For the entirety of my life, I’ve witnessed the bitter, warring relationship between neighboring countries Eritrea and Ethiopia. In 2018, communities across the horn of Africa and the world took a collective sigh of relief when Ethiopian Prime Minister Abiy Ahmed initiated a peace agreement that began to restore stability to the region. PM Abiy even won a Nobel Peace Prize in 2019 for his efforts to reconcile conflict and usher in amicable relations. But that sigh of relief was short-lived as violence began to escalate in November 2020 in the northern Tigray region of Ethiopia, bordering Eritrea.
In early November Abiy stated that Tigrayan forces, part of the ruling political party of the Tigray People’s Liberation Front (TPLF), attacked a national military base. PM Abiy responded by deploying troops to the region and severing telephone and internet networks. A few days later, fighting ensued with a regional massacre that killed hundreds of civilians. Both Ethiopian and Tigrayan forces used missiles to bomb areas with suspected military weaponry, leaving the region devastated and on the brink of civil war yet again.
Leading up to this violent outbreak, tensions between the TPLF and PM Abiy had been mounting. As part of his peace efforts in 2018, PM Abiy unified several coalition groups—including the TPLF—into the Prosperity Party, but the TPLF refused to join. Instead they held their own elections this past September with over 2.7 million people participating. Observers named this as a key provocation by disgruntled TPLF forces who believed that their interests were being diminished. PM Abiy stated that the federal government would not recognize the results of the election and banned foreign journalists from traveling to Tigray to document the elections.

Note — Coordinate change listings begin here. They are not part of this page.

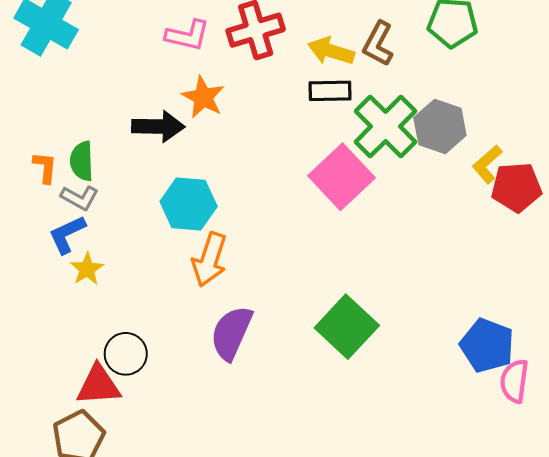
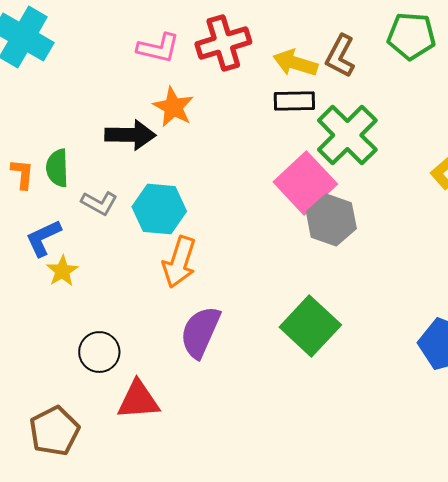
gray hexagon: (440, 126) -> (331, 220), moved
gray L-shape: (80, 198) -> (99, 203), moved
red triangle: (98, 385) -> (138, 400), moved

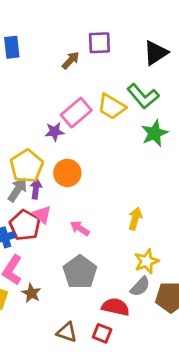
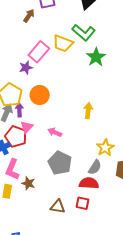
pink triangle: (42, 215) -> (27, 127), turned 40
yellow arrow: (135, 219) -> (88, 111), moved
gray semicircle: (140, 287) -> (95, 167), moved

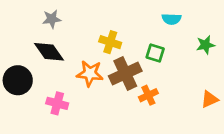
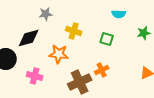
gray star: (52, 19) -> (46, 14), moved
black diamond: (49, 52) -> (29, 38), turned -70
brown cross: (125, 73) -> (80, 82), moved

Ethiopia and Eritrea share a long and tumultuous history. From 1961 to 1991 Eritrea fought a long war of independence against Ethiopia. The conflict ended when the Ethiopian People’s Revolutionary Democratic Front (EPRDF), a rebel group backed by the TPLF, overthrew the government and established a new regime. TPLF’s political ideology was formed in accordance with Marxist-Leninist ideals, and it sought to retain power within a dominant-state party rather than a one-party rule. After the demise of Soviet communism, the TPLF adopted a constitutional democracy to secure American funding but in practice continued as an authoritarian government. The TPLF has stood as the most powerful, armed liberation movement in Ethiopia until the appointment of PM Abiy.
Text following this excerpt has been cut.